Segundo o sujeito poético, o poeta
necessita de ter atenção e cuidado com as palavras, tal como o pescador
necessita de muita atenção para pescar o peixe.
A metáfora do peixe traduz o
trabalho necessário durante o ato de escrita, visto que as palavras, “agindo
como peixes”, são escorregadias e fugidias. O instrumento do pescador é a cana,
enquanto o do poeta são as palavras, pelo que é necessário que o sujeito esteja
sempre atento a elas. Para que a palavra não escape das suas mãos, é preciso
ter cuidado em cada movimento, a cada verso. Tal como o pescar à mão é
complexo, pois o peixe “debate-se / tenta escapar-se / escapa-se”, o poeta
necessita também de persistir e lutar com as palavras para elaborar o poema.
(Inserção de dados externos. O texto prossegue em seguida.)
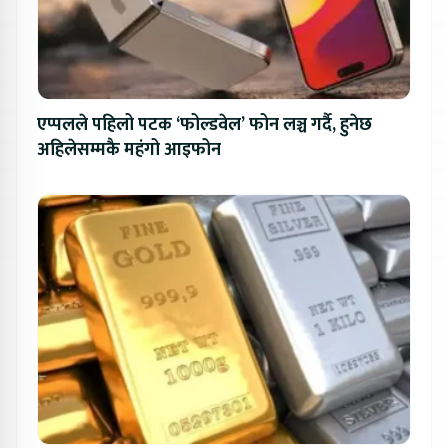
एप्पलले पहिलो पटक ‘फोल्डवेल’ फोन लञ्च गर्दै, हुनेछ
अहिलेसम्मकै महंगो आइफोन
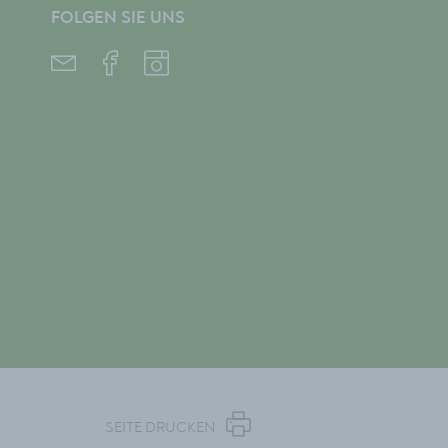
FOLGEN SIE UNS
SEITE DRUCKEN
A ideia de luta é traduzida também
pela estrutura formal do poema. De facto, a composição é constituída por uma
única estrofe, constituída por 23 versos alternados, contribuindo, assim, para
a construção da imagem de um peixe que, no instante em que parece estar preso
entre as mãos do pescador, logo de seguida parecer escapar. Esta imagem é,
pois, sugerida pela alternância de versos curtos (a maioria dos ímpares) e longos
(os pares), bem como à concentração de versos mais pequenos, constituídos, no
máximo, por três palavras, ocupando uma posição central no poema (versos 7 a
13).
Deste modo, o sujeito poético sugere
que o poema é o resultado de um trabalho árduo, que demanda esforço físico (“eu
persisto / luto corpo a corpo / com o peixe”) e paciência. Esta luta constitui
uma espécie de questão de vida ou morte.
Assim, para o poeta, que luta com as
palavras, existe apenas uma saída: a morte ou a salvação – “ou morremos os dois
/ ou nos salvamos os dois”. No fundo, o que está em causa neste poema é o ato
de escrita poética, temática abordada por diferentes escritores, sendo o mais
célebre Fernando Pessoa e o seu “Autopsicografia”. Durante esse ato, o sujeito
poético/poeta necessita de estar atento e concentrado e ser persistente, já que
as palavras são escorregadias, como a imagem do peixe sugere, o que implica a
tal atenção, precaução e persistência.
Por outro lado, estas imagens vêm
realçar a importância do trabalho com as mãos no ato de criação poética/artística,
que exige uma determinada agilidade manual. Com efeito, o poeta necessita de
selecionar adequadamente as palavras, as quais constituem a sua matéria-prima,
que se materializam e tornam concretas quando são postas no papel. Tudo isto
evidencia o “jogo perigoso” em que o poeta se vê envolvido durante o ato de
criação poética, bem visível na imagem sôfrega de alguém a tentar apanhar um
peixe com as mãos, o qual teima em escorregar e tentar escapar-lhe.